EXERCISE: Every line of the data is to be output verbatim.

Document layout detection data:
----------------

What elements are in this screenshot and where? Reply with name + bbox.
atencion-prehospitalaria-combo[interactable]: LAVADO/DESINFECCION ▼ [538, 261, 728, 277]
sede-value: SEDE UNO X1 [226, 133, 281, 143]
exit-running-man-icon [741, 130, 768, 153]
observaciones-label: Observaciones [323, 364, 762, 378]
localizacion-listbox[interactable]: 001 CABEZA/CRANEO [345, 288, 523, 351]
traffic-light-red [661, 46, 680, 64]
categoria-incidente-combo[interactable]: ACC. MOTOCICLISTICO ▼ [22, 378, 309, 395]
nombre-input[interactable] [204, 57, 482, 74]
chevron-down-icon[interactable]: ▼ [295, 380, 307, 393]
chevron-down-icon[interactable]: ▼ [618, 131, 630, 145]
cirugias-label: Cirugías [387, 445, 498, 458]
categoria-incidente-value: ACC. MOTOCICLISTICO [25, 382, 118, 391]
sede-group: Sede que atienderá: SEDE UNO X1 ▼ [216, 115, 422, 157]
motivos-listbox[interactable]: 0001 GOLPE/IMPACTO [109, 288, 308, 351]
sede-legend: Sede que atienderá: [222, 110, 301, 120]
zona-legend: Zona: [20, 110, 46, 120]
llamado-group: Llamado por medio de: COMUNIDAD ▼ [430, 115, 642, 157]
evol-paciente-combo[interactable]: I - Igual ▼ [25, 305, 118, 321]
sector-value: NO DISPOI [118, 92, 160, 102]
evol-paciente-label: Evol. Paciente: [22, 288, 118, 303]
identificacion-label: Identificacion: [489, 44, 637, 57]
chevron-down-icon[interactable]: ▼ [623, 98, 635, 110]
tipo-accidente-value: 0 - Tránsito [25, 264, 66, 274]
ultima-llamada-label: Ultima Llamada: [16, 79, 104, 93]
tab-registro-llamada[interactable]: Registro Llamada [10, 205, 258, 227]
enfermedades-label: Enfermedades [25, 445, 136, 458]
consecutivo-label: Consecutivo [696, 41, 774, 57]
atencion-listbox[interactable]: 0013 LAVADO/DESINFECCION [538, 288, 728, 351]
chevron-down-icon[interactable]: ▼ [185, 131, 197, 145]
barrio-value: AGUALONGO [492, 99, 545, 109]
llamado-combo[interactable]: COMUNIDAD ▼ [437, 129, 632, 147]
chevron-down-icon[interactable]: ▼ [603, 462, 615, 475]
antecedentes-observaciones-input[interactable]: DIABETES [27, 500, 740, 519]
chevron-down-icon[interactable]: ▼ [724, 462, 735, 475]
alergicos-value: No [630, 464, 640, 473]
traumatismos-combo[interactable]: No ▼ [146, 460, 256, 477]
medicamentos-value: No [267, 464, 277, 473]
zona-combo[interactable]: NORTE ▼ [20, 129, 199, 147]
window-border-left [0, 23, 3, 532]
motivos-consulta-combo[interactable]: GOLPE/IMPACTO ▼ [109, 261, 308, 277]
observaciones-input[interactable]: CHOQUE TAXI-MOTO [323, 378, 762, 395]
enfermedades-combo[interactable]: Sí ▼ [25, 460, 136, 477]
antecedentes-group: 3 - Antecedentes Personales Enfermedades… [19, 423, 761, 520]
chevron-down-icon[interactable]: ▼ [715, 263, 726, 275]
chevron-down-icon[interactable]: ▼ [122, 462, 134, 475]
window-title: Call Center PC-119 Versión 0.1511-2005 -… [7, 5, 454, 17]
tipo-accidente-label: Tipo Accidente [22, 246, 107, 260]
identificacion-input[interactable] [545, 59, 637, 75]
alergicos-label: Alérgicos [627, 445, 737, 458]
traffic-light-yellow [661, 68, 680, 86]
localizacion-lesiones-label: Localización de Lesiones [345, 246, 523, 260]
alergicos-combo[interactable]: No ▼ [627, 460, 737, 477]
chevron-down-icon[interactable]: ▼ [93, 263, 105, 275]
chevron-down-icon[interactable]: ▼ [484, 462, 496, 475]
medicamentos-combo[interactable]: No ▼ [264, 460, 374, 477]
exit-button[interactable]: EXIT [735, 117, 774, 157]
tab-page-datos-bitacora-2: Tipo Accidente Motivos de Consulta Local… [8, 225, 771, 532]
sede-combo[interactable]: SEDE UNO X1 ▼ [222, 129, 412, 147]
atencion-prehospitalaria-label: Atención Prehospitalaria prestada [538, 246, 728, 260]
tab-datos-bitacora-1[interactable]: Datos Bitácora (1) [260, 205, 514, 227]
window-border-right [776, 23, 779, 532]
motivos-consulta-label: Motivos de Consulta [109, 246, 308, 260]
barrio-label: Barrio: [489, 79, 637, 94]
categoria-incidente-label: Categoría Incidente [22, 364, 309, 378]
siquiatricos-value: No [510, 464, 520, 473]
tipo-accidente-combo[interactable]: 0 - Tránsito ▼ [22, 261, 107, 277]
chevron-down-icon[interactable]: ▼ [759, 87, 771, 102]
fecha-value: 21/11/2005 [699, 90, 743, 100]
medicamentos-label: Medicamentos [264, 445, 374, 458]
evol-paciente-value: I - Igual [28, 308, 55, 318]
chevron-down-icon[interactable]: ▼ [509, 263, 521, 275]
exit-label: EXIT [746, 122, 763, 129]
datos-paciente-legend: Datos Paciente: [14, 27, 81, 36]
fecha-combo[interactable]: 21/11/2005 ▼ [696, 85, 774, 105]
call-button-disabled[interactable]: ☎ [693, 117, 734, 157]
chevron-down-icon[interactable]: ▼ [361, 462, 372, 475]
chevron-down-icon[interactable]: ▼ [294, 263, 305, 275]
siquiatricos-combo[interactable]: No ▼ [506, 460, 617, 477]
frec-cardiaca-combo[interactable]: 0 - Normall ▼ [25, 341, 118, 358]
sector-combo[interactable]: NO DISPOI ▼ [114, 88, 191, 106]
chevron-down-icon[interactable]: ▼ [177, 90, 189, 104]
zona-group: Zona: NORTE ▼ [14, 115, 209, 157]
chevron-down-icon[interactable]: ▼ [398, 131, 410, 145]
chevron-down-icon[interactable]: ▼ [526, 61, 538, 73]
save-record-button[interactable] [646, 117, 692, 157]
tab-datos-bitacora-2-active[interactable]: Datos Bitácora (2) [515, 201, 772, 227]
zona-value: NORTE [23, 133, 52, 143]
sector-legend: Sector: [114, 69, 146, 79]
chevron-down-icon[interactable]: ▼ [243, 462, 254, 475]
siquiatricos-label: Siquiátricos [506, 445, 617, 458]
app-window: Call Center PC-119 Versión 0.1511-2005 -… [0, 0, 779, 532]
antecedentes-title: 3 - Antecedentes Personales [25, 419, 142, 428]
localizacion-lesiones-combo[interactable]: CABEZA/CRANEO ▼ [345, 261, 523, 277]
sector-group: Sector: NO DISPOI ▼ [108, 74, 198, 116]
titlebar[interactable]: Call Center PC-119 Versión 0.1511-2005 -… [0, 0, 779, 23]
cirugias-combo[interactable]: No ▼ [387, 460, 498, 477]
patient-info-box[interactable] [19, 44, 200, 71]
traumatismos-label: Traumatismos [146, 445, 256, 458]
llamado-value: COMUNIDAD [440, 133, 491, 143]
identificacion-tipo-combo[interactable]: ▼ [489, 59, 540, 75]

----------------

WORKED SOLUTION:
What elements are in this screenshot and where? Reply with name + bbox.
atencion-prehospitalaria-combo[interactable]: LAVADO/DESINFECCION ▼ [538, 261, 728, 277]
sede-value: SEDE UNO X1 [226, 133, 281, 143]
exit-running-man-icon [741, 130, 768, 153]
observaciones-label: Observaciones [323, 364, 762, 378]
localizacion-listbox[interactable]: 001 CABEZA/CRANEO [345, 288, 523, 351]
traffic-light-red [661, 46, 680, 64]
categoria-incidente-combo[interactable]: ACC. MOTOCICLISTICO ▼ [22, 378, 309, 395]
nombre-input[interactable] [204, 57, 482, 74]
chevron-down-icon[interactable]: ▼ [295, 380, 307, 393]
chevron-down-icon[interactable]: ▼ [618, 131, 630, 145]
cirugias-label: Cirugías [387, 445, 498, 458]
categoria-incidente-value: ACC. MOTOCICLISTICO [25, 382, 118, 391]
sede-group: Sede que atienderá: SEDE UNO X1 ▼ [216, 115, 422, 157]
motivos-listbox[interactable]: 0001 GOLPE/IMPACTO [109, 288, 308, 351]
sede-legend: Sede que atienderá: [222, 110, 301, 120]
zona-legend: Zona: [20, 110, 46, 120]
llamado-group: Llamado por medio de: COMUNIDAD ▼ [430, 115, 642, 157]
evol-paciente-combo[interactable]: I - Igual ▼ [25, 305, 118, 321]
sector-value: NO DISPOI [118, 92, 160, 102]
evol-paciente-label: Evol. Paciente: [22, 288, 118, 303]
identificacion-label: Identificacion: [489, 44, 637, 57]
chevron-down-icon[interactable]: ▼ [623, 98, 635, 110]
tipo-accidente-value: 0 - Tránsito [25, 264, 66, 274]
ultima-llamada-label: Ultima Llamada: [16, 79, 104, 93]
tab-registro-llamada[interactable]: Registro Llamada [10, 205, 258, 227]
enfermedades-label: Enfermedades [25, 445, 136, 458]
consecutivo-label: Consecutivo [696, 41, 774, 57]
atencion-listbox[interactable]: 0013 LAVADO/DESINFECCION [538, 288, 728, 351]
chevron-down-icon[interactable]: ▼ [185, 131, 197, 145]
barrio-value: AGUALONGO [492, 99, 545, 109]
llamado-combo[interactable]: COMUNIDAD ▼ [437, 129, 632, 147]
chevron-down-icon[interactable]: ▼ [603, 462, 615, 475]
antecedentes-observaciones-input[interactable]: DIABETES [27, 500, 740, 519]
chevron-down-icon[interactable]: ▼ [724, 462, 735, 475]
alergicos-value: No [630, 464, 640, 473]
traumatismos-combo[interactable]: No ▼ [146, 460, 256, 477]
medicamentos-value: No [267, 464, 277, 473]
zona-combo[interactable]: NORTE ▼ [20, 129, 199, 147]
window-border-left [0, 23, 3, 532]
motivos-consulta-combo[interactable]: GOLPE/IMPACTO ▼ [109, 261, 308, 277]
observaciones-input[interactable]: CHOQUE TAXI-MOTO [323, 378, 762, 395]
enfermedades-combo[interactable]: Sí ▼ [25, 460, 136, 477]
antecedentes-group: 3 - Antecedentes Personales Enfermedades… [19, 423, 761, 520]
chevron-down-icon[interactable]: ▼ [715, 263, 726, 275]
chevron-down-icon[interactable]: ▼ [122, 462, 134, 475]
window-title: Call Center PC-119 Versión 0.1511-2005 -… [7, 5, 454, 17]
tipo-accidente-label: Tipo Accidente [22, 246, 107, 260]
identificacion-input[interactable] [545, 59, 637, 75]
alergicos-label: Alérgicos [627, 445, 737, 458]
traffic-light-yellow [661, 68, 680, 86]
localizacion-lesiones-label: Localización de Lesiones [345, 246, 523, 260]
alergicos-combo[interactable]: No ▼ [627, 460, 737, 477]
chevron-down-icon[interactable]: ▼ [93, 263, 105, 275]
chevron-down-icon[interactable]: ▼ [484, 462, 496, 475]
medicamentos-combo[interactable]: No ▼ [264, 460, 374, 477]
exit-button[interactable]: EXIT [735, 117, 774, 157]
tab-page-datos-bitacora-2: Tipo Accidente Motivos de Consulta Local… [8, 225, 771, 532]
sede-combo[interactable]: SEDE UNO X1 ▼ [222, 129, 412, 147]
atencion-prehospitalaria-label: Atención Prehospitalaria prestada [538, 246, 728, 260]
tab-datos-bitacora-1[interactable]: Datos Bitácora (1) [260, 205, 514, 227]
window-border-right [776, 23, 779, 532]
motivos-consulta-label: Motivos de Consulta [109, 246, 308, 260]
barrio-label: Barrio: [489, 79, 637, 94]
categoria-incidente-label: Categoría Incidente [22, 364, 309, 378]
siquiatricos-value: No [510, 464, 520, 473]
tipo-accidente-combo[interactable]: 0 - Tránsito ▼ [22, 261, 107, 277]
chevron-down-icon[interactable]: ▼ [759, 87, 771, 102]
fecha-value: 21/11/2005 [699, 90, 743, 100]
medicamentos-label: Medicamentos [264, 445, 374, 458]
evol-paciente-value: I - Igual [28, 308, 55, 318]
chevron-down-icon[interactable]: ▼ [509, 263, 521, 275]
exit-label: EXIT [746, 122, 763, 129]
datos-paciente-legend: Datos Paciente: [14, 27, 81, 36]
fecha-combo[interactable]: 21/11/2005 ▼ [696, 85, 774, 105]
call-button-disabled[interactable]: ☎ [693, 117, 734, 157]
chevron-down-icon[interactable]: ▼ [361, 462, 372, 475]
chevron-down-icon[interactable]: ▼ [294, 263, 305, 275]
siquiatricos-combo[interactable]: No ▼ [506, 460, 617, 477]
frec-cardiaca-combo[interactable]: 0 - Normall ▼ [25, 341, 118, 358]
sector-combo[interactable]: NO DISPOI ▼ [114, 88, 191, 106]
chevron-down-icon[interactable]: ▼ [177, 90, 189, 104]
zona-group: Zona: NORTE ▼ [14, 115, 209, 157]
chevron-down-icon[interactable]: ▼ [398, 131, 410, 145]
chevron-down-icon[interactable]: ▼ [526, 61, 538, 73]
save-record-button[interactable] [646, 117, 692, 157]
tab-datos-bitacora-2-active[interactable]: Datos Bitácora (2) [515, 201, 772, 227]
zona-value: NORTE [23, 133, 52, 143]
sector-legend: Sector: [114, 69, 146, 79]
chevron-down-icon[interactable]: ▼ [243, 462, 254, 475]
siquiatricos-label: Siquiátricos [506, 445, 617, 458]
app-window: Call Center PC-119 Versión 0.1511-2005 -… [0, 0, 779, 532]
antecedentes-title: 3 - Antecedentes Personales [25, 419, 142, 428]
localizacion-lesiones-combo[interactable]: CABEZA/CRANEO ▼ [345, 261, 523, 277]
sector-group: Sector: NO DISPOI ▼ [108, 74, 198, 116]
titlebar[interactable]: Call Center PC-119 Versión 0.1511-2005 -… [0, 0, 779, 23]
cirugias-combo[interactable]: No ▼ [387, 460, 498, 477]
patient-info-box[interactable] [19, 44, 200, 71]
traumatismos-label: Traumatismos [146, 445, 256, 458]
llamado-value: COMUNIDAD [440, 133, 491, 143]
identificacion-tipo-combo[interactable]: ▼ [489, 59, 540, 75]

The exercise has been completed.